[Start of section]

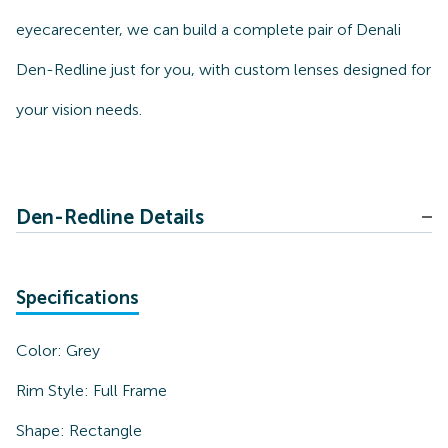
eyecarecenter, we can build a complete pair of Denali
Den-Redline just for you, with custom lenses designed for
your vision needs.
Den-Redline Details
Specifications
Color:
Grey
Rim Style:
Full Frame
Shape:
Rectangle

[End of section]

WORK TASK> None of the pictures should be copied, but every record above must be returned exactly.

COMPLETED TASK>
eyecarecenter, we can build a complete pair of Denali
Den-Redline just for you, with custom lenses designed for
your vision needs.
Den-Redline Details
Specifications
Color:
Grey
Rim Style:
Full Frame
Shape:
Rectangle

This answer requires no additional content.